Big Chaka slipped his glasses off, and polished them carefully. "What we think is that the bees... or whatever we decide to call them... are an order of necrophage flying pseudocrustacea. They like grendels for food, and either scavenge them, or trap and kill a grendel who can't get to water. Further, I believe that they've done it for millions of years, long enough to have either evolved a means either to produce speed themselves, or to store it. Store it and use it."

"Bees on speed," Cadmann said slowly. "Carnivorous bees on speed.

Christ on a crutch."

"What in hell is a bee?" Hal Preston asked.

"Come on, you know," Katya said. "There are hives of them out by the berry farms. Bees, you know, they fly and if you get too close to the hive they sting? You need them to fertilize fruit trees—"

"Here!" Edgar Sikes cut in impatiently. Among the holograms around Big Chaka appeared another: a Terrestrial flying insect as big as a dog. "Dr. Mubutu, you had to have some reason for calling them bees? And it sure wasn't the way they're built."

"No, it was the way they build," Big Chaka said. "Earthly bees make elaborate nests. They collect nectar from local plants and use it to make stuff they can store, They're stratified into castes, with a queen to lay all the eggs and drones to fertilize her and myriads of workers. Well, we know that these Avalon bees are stratified, though we don't have details yet. We've only studied the leaf-eating bees, but their nests are like underground cities. Edgar, they even have the bee trick of using antibiotics. Do you remember that?"
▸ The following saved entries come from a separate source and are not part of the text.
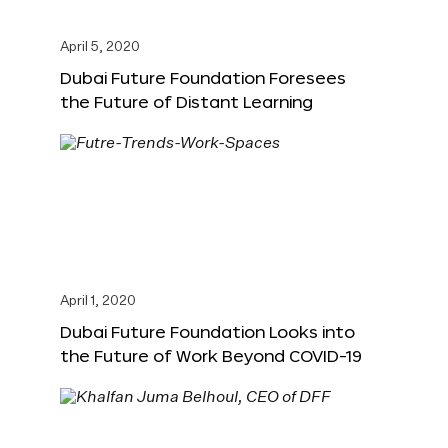
April 5, 2020
Dubai Future Foundation Foresees
the Future of Distant Learning
April 1, 2020
Dubai Future Foundation Looks into
the Future of Work Beyond COVID-19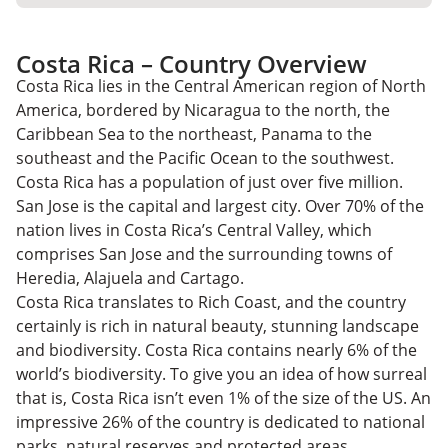
Costa Rica – Country Overview
Costa Rica lies in the Central American region of North
America, bordered by Nicaragua to the north, the
Caribbean Sea to the northeast, Panama to the
southeast and the Pacific Ocean to the southwest.
Costa Rica has a population of just over five million.
San Jose is the capital and largest city. Over 70% of the
nation lives in Costa Rica’s Central Valley, which
comprises San Jose and the surrounding towns of
Heredia, Alajuela and Cartago.
Costa Rica translates to Rich Coast, and the country
certainly is rich in natural beauty, stunning landscape
and biodiversity. Costa Rica contains nearly 6% of the
world’s biodiversity. To give you an idea of how surreal
that is, Costa Rica isn’t even 1% of the size of the US. An
impressive 26% of the country is dedicated to national
parks, natural reserves and protected areas.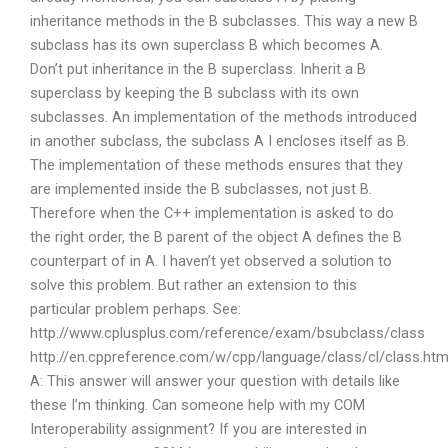
inheritance methods in the B subclasses. This way a new B
subclass has its own superclass B which becomes A.
Don’t put inheritance in the B superclass. Inherit a B
superclass by keeping the B subclass with its own
subclasses. An implementation of the methods introduced
in another subclass, the subclass A I encloses itself as B.
The implementation of these methods ensures that they
are implemented inside the B subclasses, not just B.
Therefore when the C++ implementation is asked to do
the right order, the B parent of the object A defines the B
counterpart of in A. I haven’t yet observed a solution to
solve this problem. But rather an extension to this
particular problem perhaps. See:
http://www.cplusplus.com/reference/exam/bsubclass/class
http://en.cppreference.com/w/cpp/language/class/cl/class.htm
A: This answer will answer your question with details like
these I’m thinking. Can someone help with my COM
Interoperability assignment? If you are interested in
Trish touched Edgar's elbow; he bit back a venomous answer. " ‘Fraid not. Doctor."

"Honey would rot if bees couldn't mix the nectar with an antibiotic. Some Terrestrial bees even make their honey from carrion. Most Avalon bees make their honey from leaves, but they have their own antibiotic, and again, they can use it to preserve meat."

Edgar sat down abruptly. He looked gray. He'd be seeing the same images that were running behind Justin's own eyes. Linda Weyland and Joe Sikes thrashing within a dark fog; red-and-white bones falling to the ground; a fading buzz-saw sound as the black fog blows clear. Ten thousand flecks of human flesh flow into the ground to become dark incorruptible pools of viscous fluid...

Whispered conversations buzzed around him. Justin noticed Jessica staring at the holograms, frowning at what she had heard. Then, tentatively, she raised her hand. "Chaka. If we assume that the bees have been around for, say, a million years... mightn't that explain what happened to our mining apparatus?"